The counsel for the plaintiffs have argued, that although there is no evidence of actual damage, the jury ought to give damages either to the full value of the expense of making the machine, or of the price, at which such a machine might be sold. But neither of these estimates can form a rule for damages for the illegal making of the machine. As to the expense of making the machine, it is obvious that it is an expense altogether incurred by the defendant, and is not a loss sustained by the plaintiffs. The latter neither found the materials nor the labor. How then can it be an actual damage sustained by them? As to the price, for which such a machine would sell, it is open to the same and to this farther objection: that the price is compounded of the value of the materials and the workmanship, and also of the right of user of the machine. Now, admitting the plaintiffs recover in this action, there can be no pretence, that thereby a legal right will pass to the defendant to use the machine made by him. Every future use will be an infringement of the plaintiff’s patent; and therefore if the plaintiffs could in this suit recover such price, they not only would recover for materials and labor, which they never furnished, and for a right of user which never passed from them, but also for that, which might lawfully be the subject of another action, viz. the future user of the defendant’s machine; so that there might be a double recovery for the same supposed injury.

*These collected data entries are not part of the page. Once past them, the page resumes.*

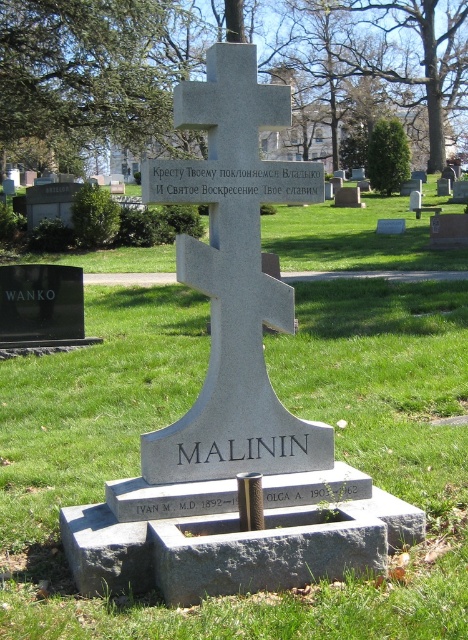 Question: Can you confirm if green grass at center is positioned to the right of gray stone cross at center?

Choices:
 (A) yes
 (B) no

Answer: (B)

Question: Which point is closer to the camera taking this photo?

Choices:
 (A) click(x=417, y=266)
 (B) click(x=255, y=116)

Answer: (B)

Question: Which of the following is the closest to the observer?

Choices:
 (A) (273, 460)
 (B) (337, 305)

Answer: (A)

Question: Is green grass at center wider than gray stone cross at center?

Choices:
 (A) yes
 (B) no

Answer: (A)

Question: Among these objects, which one is nearest to the camera?

Choices:
 (A) green grass at center
 (B) gray stone cross at center

Answer: (A)

Question: Does green grass at center appear on the right side of gray stone cross at center?

Choices:
 (A) no
 (B) yes

Answer: (A)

At the former trial, the court were pressed with the difficulty of finding any rule to estimate the plaintiff’s damages, when none were actually proved, by the making of the machine; and I still adhere to the decision then made, that in such case the plaintiffs eon recover nominal damages only. The jury, if satisfied of the plaintiff’s right to recover, will estimate the plaintiff’s single damages, according to the principles which I have stated, as they shall find the facts of a making or of a user of the machine. The court will treble the damages found by the jury in awarding the proper judgment.
The jury found a verdict for the plaintiffs, that the defendant was guilty of making the machine only, and assessed single damages at $350.